I don’t journey, getting rid off culpability

Getting to know oneself.

I’ve just realised how stupid I’ve been, bashing myself up… My relationship with Gods and Spirits is getting more and more intense with time, it seems it never stops increasing. Hence, it’s getting me farther and farther from here. I.e.: I need to go travel this and that worlds to see Y and then X etc. My “natural” response was to think “oh damn’ it, I have to prepare for a very long journey!” – I wrote “natural” between “” because I realised it’s not. Why not natural ? Because it’s what I’ve seen others do, and it is what I thought I have to do myself. Like there is a proper way to do it and you must follow.
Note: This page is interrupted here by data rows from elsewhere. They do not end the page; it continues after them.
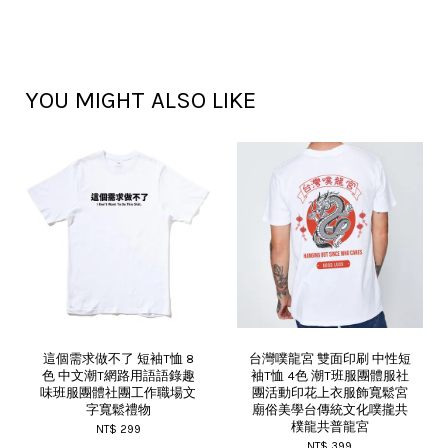
YOU MIGHT ALSO LIKE
這個需求做不了 短袖T恤 8
台灣噗龍宮 雙面印刷 中性短
色 中文潮T網路用語語錄趣
袖T恤 4色 潮T班服團體服社
味班服團體社團工作職場文
團活動印花上衣服飾寬鬆宮
字寬鬆禮物
廟俗美學台傳統文化噗攏共
樸龍共普龍宮
NT$ 299
NT$ 399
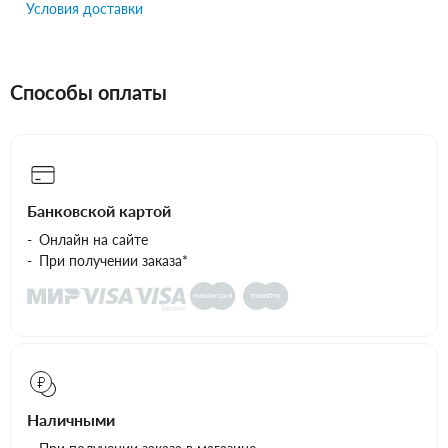
Условия доставки
Способы оплаты
Банковской картой
Онлайн на сайте
При получении заказа*
Наличными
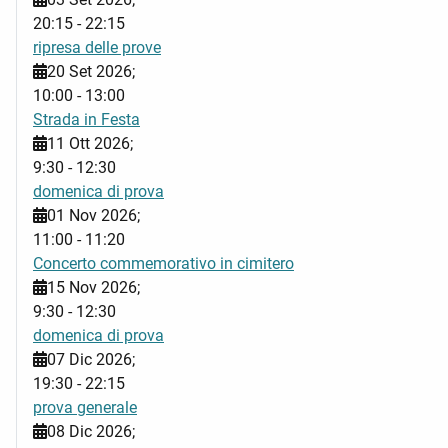
20:15
-
22:15
ripresa delle prove
20 Set 2026
;
10:00
-
13:00
Strada in Festa
11 Ott 2026
;
9:30
-
12:30
domenica di prova
01 Nov 2026
;
11:00
-
11:20
Concerto commemorativo in cimitero
15 Nov 2026
;
9:30
-
12:30
domenica di prova
07 Dic 2026
;
19:30
-
22:15
prova generale
08 Dic 2026
;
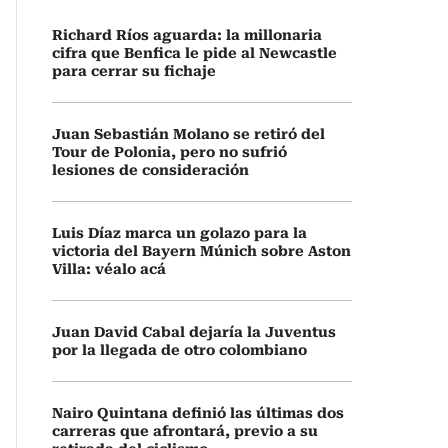
Richard Ríos aguarda: la millonaria
cifra que Benfica le pide al Newcastle
para cerrar su fichaje
Juan Sebastián Molano se retiró del
Tour de Polonia, pero no sufrió
lesiones de consideración
Luis Díaz marca un golazo para la
victoria del Bayern Múnich sobre Aston
Villa: véalo acá
Juan David Cabal dejaría la Juventus
por la llegada de otro colombiano
Nairo Quintana definió las últimas dos
carreras que afrontará, previo a su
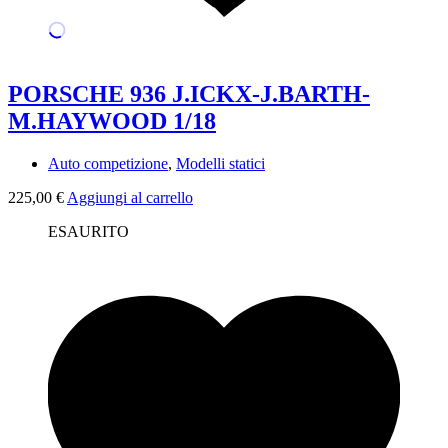
PORSCHE 936 J.ICKX-J.BARTH-
M.HAYWOOD 1/18
Auto competizione
,
Modelli statici
225,00
€
Aggiungi al carrello
ESAURITO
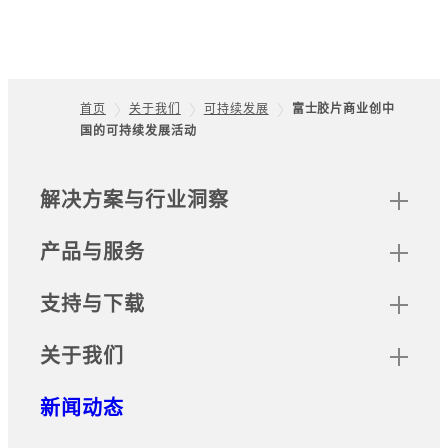
首页
关于我们
可持续发展
富士胶片商业创中
国的可持续发展活动
Footer
网站地图
解决方案与行业洞察
产品与服务
支持与下载
关于我们
新闻动态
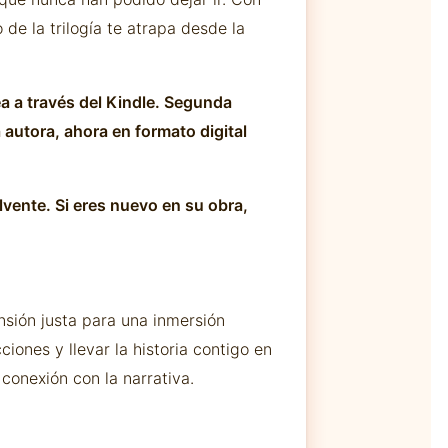
de la trilogía te atrapa desde la
a a través del Kindle. Segunda
 autora, ahora en formato digital
lvente. Si eres nuevo en su obra,
nsión justa para una inmersión
ciones y llevar la historia contigo en
conexión con la narrativa.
But I’ve learnt to observe, including myself. To listen to my body and to be careful about my abilities and such. And the past two weeks ? I’ve learnt crazy stuff, it’s been really wild for me. I’m not sure yet, but I think I don’t need to journey. I’ve already done it, I know how to do it, even if I lack so much practice – but I also respected the warnings I’ve always read and hear about physical exhaustion and journeying. I have been sick and sick and sick… and mentally weak, for many years now, at least 4. So I decided that if I hadn’t very urgent matters that needed me to journey, I would not do it. So no, I don’t journey. Not for fun, not even for my own spiritual development, I didn’t.
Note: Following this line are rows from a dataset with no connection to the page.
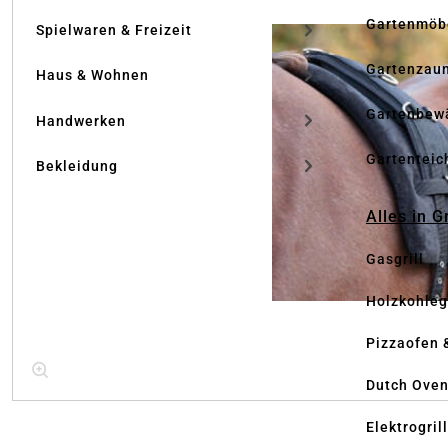
Gartenmöb
Spielwaren & Freizeit
Gartenzau
Haus & Wohnen
Gartenbew
Handwerken
Gartenteic
Bekleidung
Alles in G
Gasgrill
Holzkohlegr
Pizzaofen 
Dutch Ove
Elektrogril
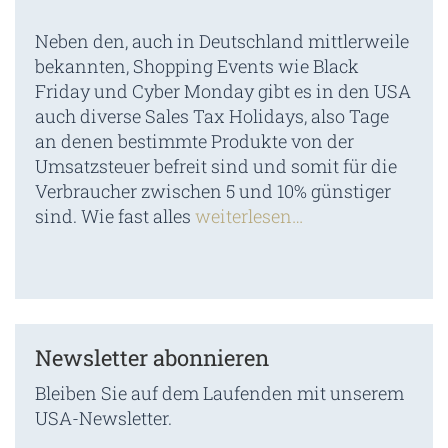
Neben den, auch in Deutschland mittlerweile
bekannten, Shopping Events wie Black
Friday und Cyber Monday gibt es in den USA
auch diverse Sales Tax Holidays, also Tage
an denen bestimmte Produkte von der
Umsatzsteuer befreit sind und somit für die
Verbraucher zwischen 5 und 10% günstiger
sind. Wie fast alles
weiterlesen…
Newsletter abonnieren
Bleiben Sie auf dem Laufenden mit unserem
USA-Newsletter.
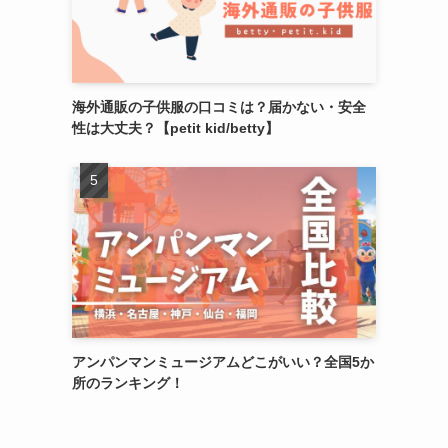
海外通販の子供服の口コミは？届かない・安全
性は大丈夫？【petit kid/betty】
アンパンマンミュージアムどこがいい？全国5か
所のランキング！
And after all this mess that came up lately, I’ve been observing and thinking : I might not need to. It’s weird, it’s not what I’ve learnt and read and heard, so I’ve been feeling very crapy, like a fraud even, for a week now. But this is not how I work.What is natural to me is pathwalking : walking two worlds at a time. I’m not sure for now, but I even think that my two bodies can be totally independent. Because lately, I’ve been dragged by the Spirits to very far and strange places… while I was running errands, walking in the street, having a very mondane life. I don’t do anything. It comes to me. Spirits show up in this world, or they drag my body through the worlds to where I need to be. If I refuse to do it, and I can, it hurts. And most of the time, it’s just… filling my life. I basically do nothing but I constantly get visions and feelings and physical sensations. Energies, emotions, spirits, it’s all there. I’m stuck between the worlds, quite often even more “there” than “here”.

Maybe that’s what I need to work on, and not try and follow what most people do, like journeying. Yeah, maybe that’s okay.